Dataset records
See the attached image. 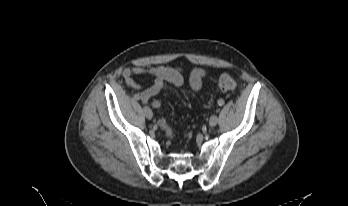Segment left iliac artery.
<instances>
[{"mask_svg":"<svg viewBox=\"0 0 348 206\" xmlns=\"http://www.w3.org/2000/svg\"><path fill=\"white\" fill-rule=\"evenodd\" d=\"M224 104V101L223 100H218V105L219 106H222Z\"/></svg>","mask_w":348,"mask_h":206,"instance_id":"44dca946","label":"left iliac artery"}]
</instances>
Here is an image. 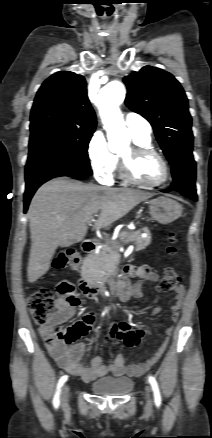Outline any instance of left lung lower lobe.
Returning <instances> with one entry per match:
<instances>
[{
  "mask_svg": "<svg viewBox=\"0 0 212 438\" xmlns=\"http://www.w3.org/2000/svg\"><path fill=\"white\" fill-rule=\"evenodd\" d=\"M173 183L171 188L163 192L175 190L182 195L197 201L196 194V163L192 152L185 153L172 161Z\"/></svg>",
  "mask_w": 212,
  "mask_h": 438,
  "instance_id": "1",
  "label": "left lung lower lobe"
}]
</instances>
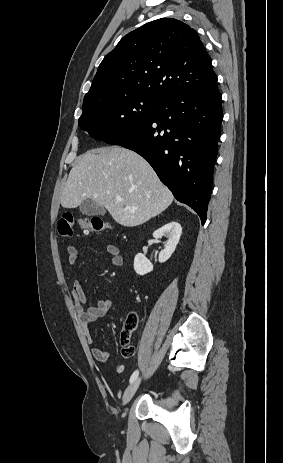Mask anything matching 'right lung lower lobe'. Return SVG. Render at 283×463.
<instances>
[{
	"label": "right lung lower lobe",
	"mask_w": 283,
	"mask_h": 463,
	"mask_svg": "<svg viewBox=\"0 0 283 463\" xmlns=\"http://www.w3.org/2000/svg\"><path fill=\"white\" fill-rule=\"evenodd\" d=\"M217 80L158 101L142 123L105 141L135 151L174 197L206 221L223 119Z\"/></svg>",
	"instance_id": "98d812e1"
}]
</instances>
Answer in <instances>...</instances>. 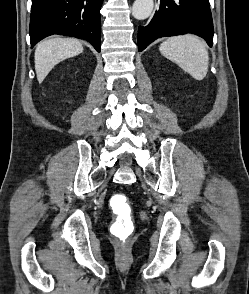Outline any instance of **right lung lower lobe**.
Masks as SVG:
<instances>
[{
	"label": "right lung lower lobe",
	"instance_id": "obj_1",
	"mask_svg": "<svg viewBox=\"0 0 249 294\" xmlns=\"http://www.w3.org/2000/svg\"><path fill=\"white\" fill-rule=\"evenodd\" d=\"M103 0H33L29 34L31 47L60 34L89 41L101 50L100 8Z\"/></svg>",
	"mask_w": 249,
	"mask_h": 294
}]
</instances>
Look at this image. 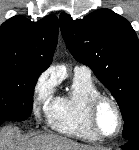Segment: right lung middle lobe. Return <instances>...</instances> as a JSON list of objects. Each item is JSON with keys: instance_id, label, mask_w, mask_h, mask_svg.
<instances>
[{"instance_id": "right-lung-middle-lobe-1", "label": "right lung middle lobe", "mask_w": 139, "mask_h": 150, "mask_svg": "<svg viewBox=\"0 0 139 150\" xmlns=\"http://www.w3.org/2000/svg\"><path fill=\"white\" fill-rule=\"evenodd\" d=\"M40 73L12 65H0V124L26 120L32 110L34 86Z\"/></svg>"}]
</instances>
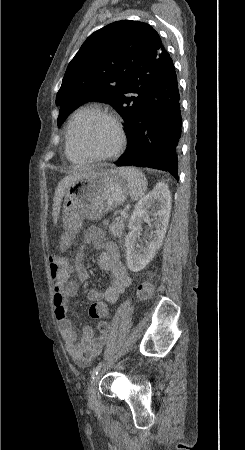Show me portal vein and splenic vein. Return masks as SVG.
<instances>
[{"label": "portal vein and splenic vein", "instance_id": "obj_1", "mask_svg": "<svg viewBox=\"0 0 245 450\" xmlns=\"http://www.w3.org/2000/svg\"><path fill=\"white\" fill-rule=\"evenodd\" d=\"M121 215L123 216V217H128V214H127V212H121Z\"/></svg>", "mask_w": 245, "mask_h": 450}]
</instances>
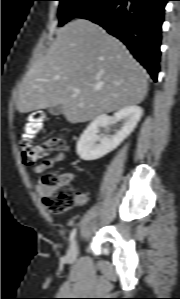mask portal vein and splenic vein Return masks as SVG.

# WORK TO COMPLETE
I would like you to set down the lines above, from the one containing "Show me portal" to the final line, exactly as written and without pictures.

# SOLUTION TO THIS TASK
Show me portal vein and splenic vein. Return masks as SVG.
<instances>
[{"label": "portal vein and splenic vein", "instance_id": "obj_1", "mask_svg": "<svg viewBox=\"0 0 245 450\" xmlns=\"http://www.w3.org/2000/svg\"><path fill=\"white\" fill-rule=\"evenodd\" d=\"M121 215L123 216V217H128V214H127V212H121Z\"/></svg>", "mask_w": 245, "mask_h": 450}]
</instances>
mask portal vein and splenic vein Return masks as SVG.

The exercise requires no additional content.